Soldier leads dual life in Iraq
He fosters democracy by day, hunts enemy at night
On Friday, Sassaman stood before the newly elected Balad City Council, walking them through such democratic bedrocks as the secret ballot and the open meeting.
On Saturday morning, after a couple of hours' sleep, Sassaman led a company of 150 soldiers on a series of house-to-house searches for weapons and guerrillas on the outskirts of town.
"It's like Jekyll and Hyde out here," said Sassaman, a 40-year-old battalion commander and former starting quarterback for Army's football team. "By day, we're putting on a happy face. By night, we are hunting down and killing our enemies."
That type of discrepancy is true across Iraq, but seldom is it lived with such intensity in the same place, by the same soldiers, as here to the north of Baghdad.
Six months since President Bush declared the end of major hostilities in Iraq, America's soldiers are waging two starkly different campaigns: laying the groundwork for democratic rule while battling an insurgency that is undermining that very work.
Here in Balad, a district of 180,000 people 50 miles north of Baghdad, the two American campaigns are unfolding side-by-side, by virtue of the area's exceptional demography: The city of Balad is an island of Shiite Islam in the heart of the area known as the Sunni Triangle.
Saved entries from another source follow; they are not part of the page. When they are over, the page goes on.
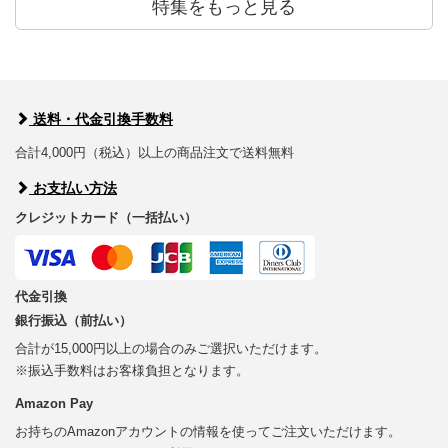
特集をもっと見る
送料・代金引換手数料
合計4,000円（税込）以上の商品注文で送料無料
お支払い方法
クレジットカード（一括払い）
代金引換
銀行振込（前払い）
合計が15,000円以上の場合のみご選択いただけます。
※振込手数料はお客様負担となります。
Amazon Pay
お持ちのAmazonアカウントの情報を使ってご注文いただけます。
The Shiites in Balad suffered under Saddam Hussein, as they did in the rest of Iraq. For that reason, they have largely been cooperating with American efforts to implant the rudiments of a democratic system. In Balad and in southern Iraq, where the Shiites predominate, the environment remains relatively calm.
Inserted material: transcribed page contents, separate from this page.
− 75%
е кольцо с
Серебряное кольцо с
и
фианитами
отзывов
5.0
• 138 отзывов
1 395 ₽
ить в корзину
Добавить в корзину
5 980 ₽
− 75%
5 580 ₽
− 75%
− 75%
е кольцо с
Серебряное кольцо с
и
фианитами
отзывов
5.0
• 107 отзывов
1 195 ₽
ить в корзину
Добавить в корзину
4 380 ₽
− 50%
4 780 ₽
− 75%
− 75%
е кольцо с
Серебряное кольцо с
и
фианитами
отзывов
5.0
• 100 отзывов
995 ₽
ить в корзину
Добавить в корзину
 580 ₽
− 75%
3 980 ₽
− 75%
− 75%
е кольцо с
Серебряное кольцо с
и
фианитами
But here in central Iraq, American soldiers are battling a ferocious guerrilla insurgency, drawn largely from the region's Sunni population. The Sunnis, though a minority in Iraq, fared well during Saddam's reign, and their neighborhoods are now generating violence against the Americans.
Across much of the area, building democracy has taken a back seat to fighting the war.
So it is that Balad and its environs contain most of the contradictions facing the Americans in Iraq: the relative peace of the Shiite areas and the violence of the Sunni areas, all in one. It is that dual reality that gives Sassaman sleepless nights.
"We're doing something worthwhile here," Sassaman said in an interview at the headquarters of his unit, the 1st Battalion, 8th Infantry, part of the 4th Infantry Division. "But it's clear that our enemies are going to keep attacking us until we kill and capture every one of them. That's going to take a while."